_Given records_
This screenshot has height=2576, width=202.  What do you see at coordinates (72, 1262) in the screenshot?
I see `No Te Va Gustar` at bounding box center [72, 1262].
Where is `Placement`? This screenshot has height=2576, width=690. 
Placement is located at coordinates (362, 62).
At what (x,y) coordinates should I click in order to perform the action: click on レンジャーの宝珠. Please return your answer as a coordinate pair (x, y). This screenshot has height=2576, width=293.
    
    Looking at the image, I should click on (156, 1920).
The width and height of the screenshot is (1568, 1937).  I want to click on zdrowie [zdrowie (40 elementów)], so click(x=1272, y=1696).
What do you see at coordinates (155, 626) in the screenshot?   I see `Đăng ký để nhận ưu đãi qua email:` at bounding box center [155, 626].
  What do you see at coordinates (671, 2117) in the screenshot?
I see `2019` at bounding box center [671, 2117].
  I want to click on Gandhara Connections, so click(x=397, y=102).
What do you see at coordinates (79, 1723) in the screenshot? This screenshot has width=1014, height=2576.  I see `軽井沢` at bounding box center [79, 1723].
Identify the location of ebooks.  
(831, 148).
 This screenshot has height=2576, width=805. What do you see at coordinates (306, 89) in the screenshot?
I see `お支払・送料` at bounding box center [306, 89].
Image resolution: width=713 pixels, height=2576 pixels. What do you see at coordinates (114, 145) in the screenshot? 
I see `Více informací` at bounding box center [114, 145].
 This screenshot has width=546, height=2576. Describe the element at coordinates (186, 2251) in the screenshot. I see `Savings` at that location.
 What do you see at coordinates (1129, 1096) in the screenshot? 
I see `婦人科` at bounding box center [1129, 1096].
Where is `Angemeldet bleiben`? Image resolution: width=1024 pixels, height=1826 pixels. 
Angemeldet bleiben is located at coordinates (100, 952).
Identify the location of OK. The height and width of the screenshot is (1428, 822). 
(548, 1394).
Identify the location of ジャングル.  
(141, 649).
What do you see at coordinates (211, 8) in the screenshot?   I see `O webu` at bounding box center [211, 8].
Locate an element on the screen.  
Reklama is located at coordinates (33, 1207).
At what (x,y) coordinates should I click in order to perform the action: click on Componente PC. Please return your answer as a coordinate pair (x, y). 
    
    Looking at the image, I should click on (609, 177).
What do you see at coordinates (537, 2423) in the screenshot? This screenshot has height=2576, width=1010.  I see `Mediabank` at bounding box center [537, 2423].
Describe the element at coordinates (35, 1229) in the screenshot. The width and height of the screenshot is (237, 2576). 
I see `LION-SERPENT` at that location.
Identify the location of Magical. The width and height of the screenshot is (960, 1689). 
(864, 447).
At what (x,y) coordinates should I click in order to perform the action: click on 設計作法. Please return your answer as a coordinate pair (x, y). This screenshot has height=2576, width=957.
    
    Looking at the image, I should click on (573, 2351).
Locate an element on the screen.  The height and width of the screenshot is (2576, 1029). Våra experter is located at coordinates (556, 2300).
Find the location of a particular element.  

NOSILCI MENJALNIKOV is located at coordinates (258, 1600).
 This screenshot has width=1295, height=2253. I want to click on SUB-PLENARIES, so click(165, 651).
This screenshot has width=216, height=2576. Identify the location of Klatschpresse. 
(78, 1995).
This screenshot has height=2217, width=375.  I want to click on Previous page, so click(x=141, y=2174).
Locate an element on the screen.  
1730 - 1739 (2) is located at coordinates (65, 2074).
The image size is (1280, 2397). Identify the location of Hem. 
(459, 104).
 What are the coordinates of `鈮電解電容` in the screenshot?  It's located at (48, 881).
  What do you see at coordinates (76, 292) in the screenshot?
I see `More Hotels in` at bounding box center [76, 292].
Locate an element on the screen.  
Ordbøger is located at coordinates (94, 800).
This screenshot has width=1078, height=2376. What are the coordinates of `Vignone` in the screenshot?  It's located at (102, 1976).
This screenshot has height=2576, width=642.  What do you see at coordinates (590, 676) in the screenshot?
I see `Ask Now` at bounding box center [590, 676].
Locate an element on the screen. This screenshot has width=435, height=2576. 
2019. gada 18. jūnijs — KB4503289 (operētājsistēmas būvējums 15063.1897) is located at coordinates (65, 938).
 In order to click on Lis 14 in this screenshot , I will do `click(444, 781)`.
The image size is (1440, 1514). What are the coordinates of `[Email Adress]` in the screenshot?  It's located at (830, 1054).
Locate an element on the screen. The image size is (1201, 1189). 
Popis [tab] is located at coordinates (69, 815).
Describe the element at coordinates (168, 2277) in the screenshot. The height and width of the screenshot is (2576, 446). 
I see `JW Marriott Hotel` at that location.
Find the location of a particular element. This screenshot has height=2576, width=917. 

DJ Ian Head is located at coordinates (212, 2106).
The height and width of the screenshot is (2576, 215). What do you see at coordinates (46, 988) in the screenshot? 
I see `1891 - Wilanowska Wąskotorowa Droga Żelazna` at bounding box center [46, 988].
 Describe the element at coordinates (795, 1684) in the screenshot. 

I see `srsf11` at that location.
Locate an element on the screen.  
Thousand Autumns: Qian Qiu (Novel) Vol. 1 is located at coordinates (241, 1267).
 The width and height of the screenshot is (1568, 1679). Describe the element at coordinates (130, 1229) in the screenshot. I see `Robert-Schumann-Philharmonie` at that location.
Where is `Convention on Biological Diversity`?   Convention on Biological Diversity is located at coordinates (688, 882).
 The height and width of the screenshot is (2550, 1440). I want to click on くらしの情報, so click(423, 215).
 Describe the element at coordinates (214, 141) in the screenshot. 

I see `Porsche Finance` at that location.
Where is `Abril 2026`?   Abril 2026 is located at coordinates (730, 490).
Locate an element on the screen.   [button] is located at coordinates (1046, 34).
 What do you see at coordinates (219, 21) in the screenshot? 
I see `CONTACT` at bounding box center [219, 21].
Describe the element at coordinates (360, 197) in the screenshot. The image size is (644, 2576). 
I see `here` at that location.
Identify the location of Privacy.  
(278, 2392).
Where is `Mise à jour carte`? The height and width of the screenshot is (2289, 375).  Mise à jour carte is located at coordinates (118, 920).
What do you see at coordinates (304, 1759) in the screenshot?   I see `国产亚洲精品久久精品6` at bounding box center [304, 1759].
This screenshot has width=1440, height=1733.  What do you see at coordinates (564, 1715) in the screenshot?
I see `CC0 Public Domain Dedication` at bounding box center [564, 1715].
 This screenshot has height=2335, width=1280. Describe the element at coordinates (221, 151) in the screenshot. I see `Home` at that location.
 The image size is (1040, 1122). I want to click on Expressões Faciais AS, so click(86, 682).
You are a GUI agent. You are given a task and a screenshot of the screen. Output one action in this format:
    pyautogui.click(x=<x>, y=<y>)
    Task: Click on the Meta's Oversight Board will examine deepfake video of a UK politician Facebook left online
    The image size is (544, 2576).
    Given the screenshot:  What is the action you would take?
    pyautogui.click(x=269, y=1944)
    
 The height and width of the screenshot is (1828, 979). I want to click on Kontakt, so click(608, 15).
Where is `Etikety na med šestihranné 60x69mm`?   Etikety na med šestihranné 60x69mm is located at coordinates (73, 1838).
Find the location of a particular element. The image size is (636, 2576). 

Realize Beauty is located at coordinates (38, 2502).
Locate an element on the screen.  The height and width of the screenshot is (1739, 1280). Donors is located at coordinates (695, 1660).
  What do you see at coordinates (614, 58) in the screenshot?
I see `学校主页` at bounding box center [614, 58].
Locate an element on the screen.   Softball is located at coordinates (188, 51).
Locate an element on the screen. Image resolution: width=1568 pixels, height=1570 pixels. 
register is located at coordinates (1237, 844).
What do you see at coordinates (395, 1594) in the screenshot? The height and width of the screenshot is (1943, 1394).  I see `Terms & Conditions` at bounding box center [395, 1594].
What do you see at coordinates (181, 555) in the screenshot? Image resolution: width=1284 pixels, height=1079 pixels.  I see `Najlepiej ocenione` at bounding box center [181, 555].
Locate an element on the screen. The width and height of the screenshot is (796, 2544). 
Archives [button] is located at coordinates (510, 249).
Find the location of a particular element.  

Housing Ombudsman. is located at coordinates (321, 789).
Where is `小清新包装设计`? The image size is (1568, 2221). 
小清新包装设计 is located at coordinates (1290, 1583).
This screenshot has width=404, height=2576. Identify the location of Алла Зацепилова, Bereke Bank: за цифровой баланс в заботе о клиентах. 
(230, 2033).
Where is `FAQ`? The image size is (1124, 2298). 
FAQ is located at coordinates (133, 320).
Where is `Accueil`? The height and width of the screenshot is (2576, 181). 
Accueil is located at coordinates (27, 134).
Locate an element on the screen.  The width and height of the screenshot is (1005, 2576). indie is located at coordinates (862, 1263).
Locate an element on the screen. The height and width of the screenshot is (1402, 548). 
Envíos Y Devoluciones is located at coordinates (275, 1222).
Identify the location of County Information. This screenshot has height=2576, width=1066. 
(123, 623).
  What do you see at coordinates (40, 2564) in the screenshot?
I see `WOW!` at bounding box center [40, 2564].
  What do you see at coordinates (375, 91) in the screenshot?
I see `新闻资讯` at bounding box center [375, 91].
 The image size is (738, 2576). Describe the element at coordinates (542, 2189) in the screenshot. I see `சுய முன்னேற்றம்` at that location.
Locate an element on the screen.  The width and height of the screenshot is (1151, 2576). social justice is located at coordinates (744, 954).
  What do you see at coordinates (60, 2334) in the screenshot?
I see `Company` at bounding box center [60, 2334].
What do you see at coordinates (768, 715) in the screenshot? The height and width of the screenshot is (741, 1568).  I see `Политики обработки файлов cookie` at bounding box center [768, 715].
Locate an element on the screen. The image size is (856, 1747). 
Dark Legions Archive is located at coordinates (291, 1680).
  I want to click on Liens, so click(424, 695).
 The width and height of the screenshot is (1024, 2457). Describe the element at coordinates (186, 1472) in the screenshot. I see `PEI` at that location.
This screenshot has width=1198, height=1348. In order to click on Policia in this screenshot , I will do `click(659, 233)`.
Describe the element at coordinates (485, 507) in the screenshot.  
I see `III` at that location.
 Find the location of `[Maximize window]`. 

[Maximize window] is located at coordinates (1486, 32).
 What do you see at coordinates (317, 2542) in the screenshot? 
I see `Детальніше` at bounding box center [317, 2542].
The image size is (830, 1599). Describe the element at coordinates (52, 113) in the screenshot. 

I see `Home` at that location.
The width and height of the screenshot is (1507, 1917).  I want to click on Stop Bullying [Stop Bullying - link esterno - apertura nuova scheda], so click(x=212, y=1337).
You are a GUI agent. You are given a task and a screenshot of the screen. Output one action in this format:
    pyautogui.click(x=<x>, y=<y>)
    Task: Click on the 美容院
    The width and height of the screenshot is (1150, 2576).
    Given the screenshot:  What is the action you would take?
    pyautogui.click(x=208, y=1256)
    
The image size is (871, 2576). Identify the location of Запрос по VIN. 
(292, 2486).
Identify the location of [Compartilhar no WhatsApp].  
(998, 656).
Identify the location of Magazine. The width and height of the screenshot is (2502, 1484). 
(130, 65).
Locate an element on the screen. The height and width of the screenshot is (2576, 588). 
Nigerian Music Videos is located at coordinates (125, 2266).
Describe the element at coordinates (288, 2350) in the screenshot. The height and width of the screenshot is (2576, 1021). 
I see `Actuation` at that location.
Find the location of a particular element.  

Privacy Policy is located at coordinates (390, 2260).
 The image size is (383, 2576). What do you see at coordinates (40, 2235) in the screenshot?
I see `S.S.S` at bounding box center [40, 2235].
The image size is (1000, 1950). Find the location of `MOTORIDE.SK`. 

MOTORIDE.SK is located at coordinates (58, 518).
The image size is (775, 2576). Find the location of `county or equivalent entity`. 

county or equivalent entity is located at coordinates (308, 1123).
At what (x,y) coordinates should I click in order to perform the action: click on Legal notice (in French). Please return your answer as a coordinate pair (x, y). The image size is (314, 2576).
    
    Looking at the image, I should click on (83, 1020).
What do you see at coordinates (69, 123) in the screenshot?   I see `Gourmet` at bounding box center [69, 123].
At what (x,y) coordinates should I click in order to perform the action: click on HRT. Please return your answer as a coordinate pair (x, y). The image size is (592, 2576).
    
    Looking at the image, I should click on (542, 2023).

_What needs to be done_
The answer must consist solely of the lines from the first line of the data to the line holding "The width and height of the screenshot is (1568, 1937).", each given again exactly.

_Task answer_
This screenshot has height=2576, width=202.  What do you see at coordinates (72, 1262) in the screenshot?
I see `No Te Va Gustar` at bounding box center [72, 1262].
Where is `Placement`? This screenshot has height=2576, width=690. 
Placement is located at coordinates (362, 62).
At what (x,y) coordinates should I click in order to perform the action: click on レンジャーの宝珠. Please return your answer as a coordinate pair (x, y). This screenshot has height=2576, width=293.
    
    Looking at the image, I should click on (156, 1920).
The width and height of the screenshot is (1568, 1937).  I want to click on zdrowie [zdrowie (40 elementów)], so click(x=1272, y=1696).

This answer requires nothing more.